恋がはじまる日 (おまけ)

「なんだその声」


「ふ、藤宮くん!」


 頬に触れた冷たいものはどうやら藤宮くんの手だったようだ。


「び、びっくりしたぁ~!ていうか藤宮くん手!めちゃめちゃ冷えてるよ!これ!これ握って!」


 藤宮くんの冷たすぎる手に、つい先程買ったばかりの温かいココアを押し付ける。


 藤宮くんは今登校してきたばかりのようだ。もしかして椿はそれに気が付いて、気を遣ってくれたのかな?


 カチっと音がして、私のココアに藤宮くんが口を付ける。


「あー!私のココア!」


「うまい」


「もう!」


 先に飲まれてしまったココアを渡され、一瞬それを見つめてから、私も思い切ってそれに口をつけた。

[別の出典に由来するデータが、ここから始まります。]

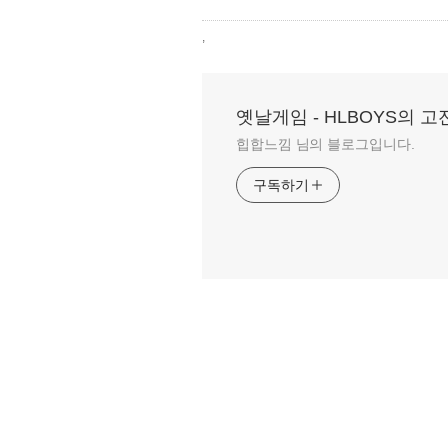
,
옛날게임 - HLBOYS의 
힙합느낌 님의 블로그입니다.
구독하기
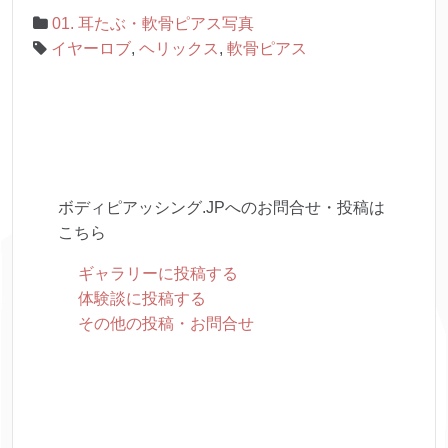
01. 耳たぶ・軟骨ピアス写真
イヤーロブ
,
ヘリックス
,
軟骨ピアス
ボディピアッシング.JPへのお問合せ・投稿は
こちら
ギャラリーに投稿する
体験談に投稿する
その他の投稿・お問合せ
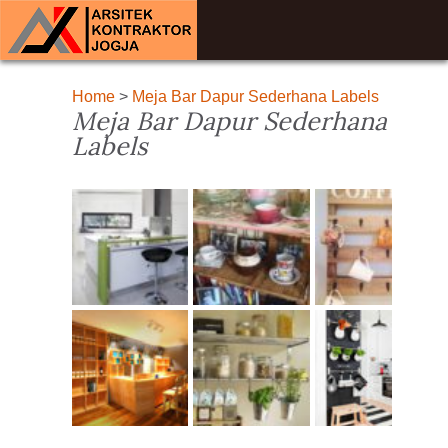
Home
>
Meja Bar Dapur Sederhana Labels
Meja Bar Dapur Sederhana
Labels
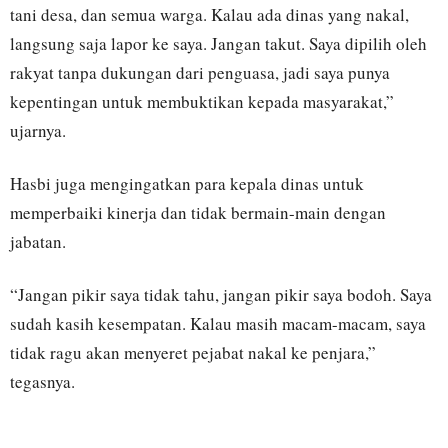
tani desa, dan semua warga. Kalau ada dinas yang nakal,
langsung saja lapor ke saya. Jangan takut. Saya dipilih oleh
rakyat tanpa dukungan dari penguasa, jadi saya punya
kepentingan untuk membuktikan kepada masyarakat,”
ujarnya.
Hasbi juga mengingatkan para kepala dinas untuk
memperbaiki kinerja dan tidak bermain-main dengan
jabatan.
“Jangan pikir saya tidak tahu, jangan pikir saya bodoh. Saya
sudah kasih kesempatan. Kalau masih macam-macam, saya
tidak ragu akan menyeret pejabat nakal ke penjara,”
tegasnya.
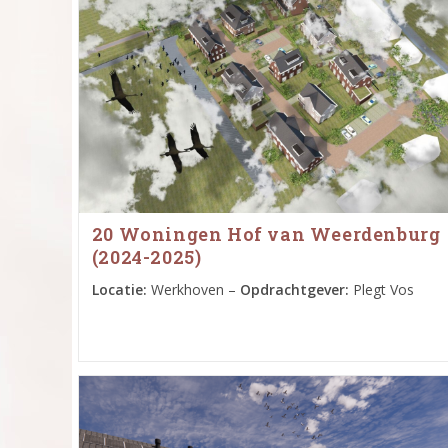
20 Woningen Hof van Weerdenburg
(2024-2025)
Locatie:
Werkhoven –
Opdrachtgever:
Plegt Vos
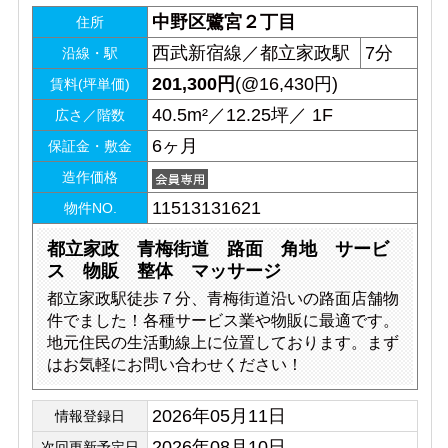
中野区鷺宮２丁目
住所
西武新宿線／都立家政駅
7分
沿線・駅
201,300
円
(@16,430円)
賃料(坪単価)
40.5m²／12.25坪／ 1F
広さ／階数
6ヶ月
保証金・敷金
造作価格
11513131621
物件NO.
都立家政 青梅街道 路面 角地 サービ
ス 物販 整体 マッサージ
都立家政駅徒歩７分、青梅街道沿いの路面店舗物
件でました！各種サービス業や物販に最適です。
地元住民の生活動線上に位置しております。まず
はお気軽にお問い合わせください！
2026年05月11日
情報登録日
2026年08月10日
次回更新予定日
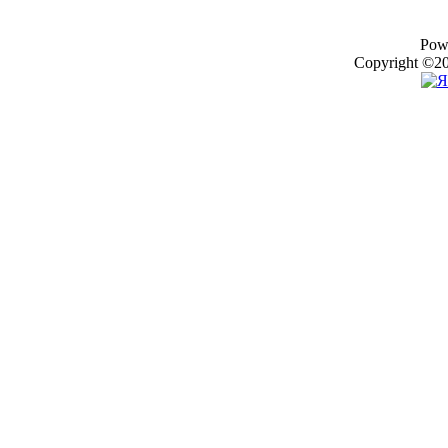
Pow
Copyright ©20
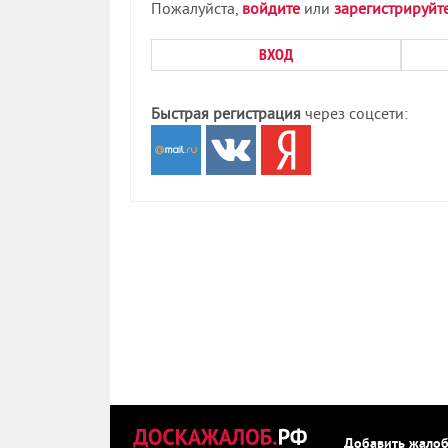
Пожалуйста,
войдите
или
зарегистрируйт
ВХОД
Быстрая регистрация
через соцсети:
Добавить жало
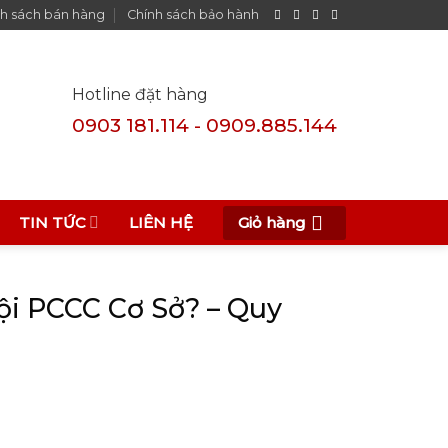
h sách bán hàng
Chính sách bảo hành
Hotline đặt hàng
0903 181.114 - 0909.885.144
Giỏ hàng
TIN TỨC
LIÊN HỆ
i PCCC Cơ Sở? – Quy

 初めて飲み物をシェアした時は、間接キスなのでは…とドキドキしすぎてなかなか飲み進められなかったけれど、今は少しだけ、ほんの少しだけ抵抗感が薄れたような気がする。当然まだまだドキドキはするのだけども。


 藤宮くんはやっぱり成績がよかったみたいで、私達よりも先に大学を決めていた。授業中は寝てることが多かった気がするけど、いつ勉強してたんだろう?


 頭のいい人はきっと要領もいいんだろうなぁ、と定期考査直前はいつも藤宮くんを羨ましく思いつつ、勉強を見てもらったっけ。


「藤宮くんが学校来るなんて珍しいね」


 彼は自由登校を機に、ほとんど学校に来ることはなかった。必要ないから来ない、ということなのだろうけれど、ほぼ毎日顔を合わせていた私にとっては、少し寂しいものがあった。


 だから今日は会えてものすっごく嬉しいのだ。